Once again, the regional default rates in this sample are calculated.

region.default.cluster <- cluster.sample %>%
  group_by(Region) %>%
  summarize(default_rate = mean(MIS_Status == 'CHGOFF')*100)
kable(region.default.cluster)
Region default_rate
Midwest 14.87514
Northeast 18.14988
South 20.05420
West 15.84362

3.5 Study Population Default Rates

Finally, the default rates for each region based on the entire study population will be calculated for purposes of comparing with the results of the four sampling methods.

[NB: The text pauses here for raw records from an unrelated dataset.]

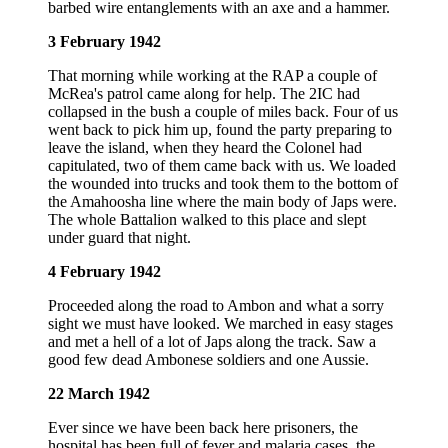
barbed wire entanglements with an axe and a hammer.
3 February 1942
That morning while working at the RAP a couple of
McRea's patrol came along for help. The 2IC had
collapsed in the bush a couple of miles back. Four of us
went back to pick him up, found the party preparing to
leave the island, when they heard the Colonel had
capitulated, two of them came back with us. We loaded
the wounded into trucks and took them to the bottom of
the Amahoosha line where the main body of Japs were.
The whole Battalion walked to this place and slept
under guard that night.
4 February 1942
Proceeded along the road to Ambon and what a sorry
sight we must have looked. We marched in easy stages
and met a hell of a lot of Japs along the track. Saw a
good few dead Ambonese soldiers and one Aussie.
22 March 1942
Ever since we have been back here prisoners, the
hospital has been full of fever and malaria cases, the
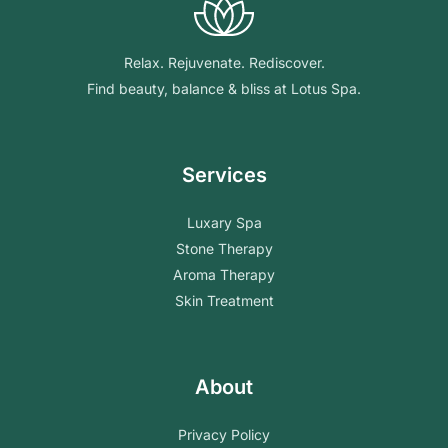
Relax. Rejuvenate. Rediscover.
Find beauty, balance & bliss at Lotus Spa.
Services
Luxary Spa
Stone Therapy
Aroma Therapy
Skin Treatment
About
Privacy Policy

region.default.pop <- study.pop %>%
  group_by(Region) %>%
  summarize(default_rate = mean(MIS_Status == 'CHGOFF')*100)
kable(region.default.pop)
Region default_rate
Midwest 15.84033
Northeast 15.93425
South 20.52876
West 17.19110

4 Comparing Regional Default Rates By Sample

To compare the default rates determined from each sample to one another and to those of the entire study population, a combined bar chart will be created.

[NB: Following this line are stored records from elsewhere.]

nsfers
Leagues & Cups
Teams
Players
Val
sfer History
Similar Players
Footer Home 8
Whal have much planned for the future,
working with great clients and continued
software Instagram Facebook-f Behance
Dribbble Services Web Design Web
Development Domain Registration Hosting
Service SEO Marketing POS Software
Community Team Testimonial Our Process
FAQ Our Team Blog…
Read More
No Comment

combined_df <- rbind(region.default.SRS, region.default.sys, region.default.strat, region.default.cluster, region.default.pop)
combined_df$Sample <- rep(c("SRS", "Systematic", "Stratified", "Cluster", "Population"), each = nrow(region.default.SRS))
combined_df$Sample <- factor(combined_df$Sample, levels = c("SRS", "Systematic", "Stratified", "Cluster", "Population"))

# Create the bar chart
combined_plot <- ggplot(combined_df, aes(x = Sample, y = default_rate, fill = Region)) +
  geom_bar(stat = "identity", position = "dodge") +
  labs(title = "Comparison of Regional Default Rates Across Samples/Population",
       x = "Sample",
       y = "Default Rate",
       fill = "Region") +
       ylim(0, 25)


combined_plot

It can be seen from this bar chart that the results from each of the four different sampling methods suggest that the Southern region of the U.S. exhibits the highest default rate, which aligns with the rates observed from the entire study population. Beyond that, however, the calculated default rates from each sample vary noticeably, both from one another as well as from the population rates. For instance, the simple random sample’s results suggest that the Midwest has the second highest default rate at about 17.5%, while looking only at the stratified sample would lead one to believe that it actually has the lowest default rate of all the regions, under 15%. In general, the calculated default rates for the Midwest vary significantly from sample to sample. Based on visual inspection of the chart, the estimates from the systematic sample appear to be the most similar to those of the entire population, although the systematic sample’s estimates for the South and West regions are noticeably higher than the rates observed in the population.

5 Conclusion

Again, because its estimates bear the closest resemblance to the population default rates, the systematic sample would be chosen as the analytic sample for further analysis based on the results of this process. That said, this is not necessarily an optimal sample and it may be advisable to try alternative sampling methods, sample sizes, stratification variables, etc. to generate a more representative sample.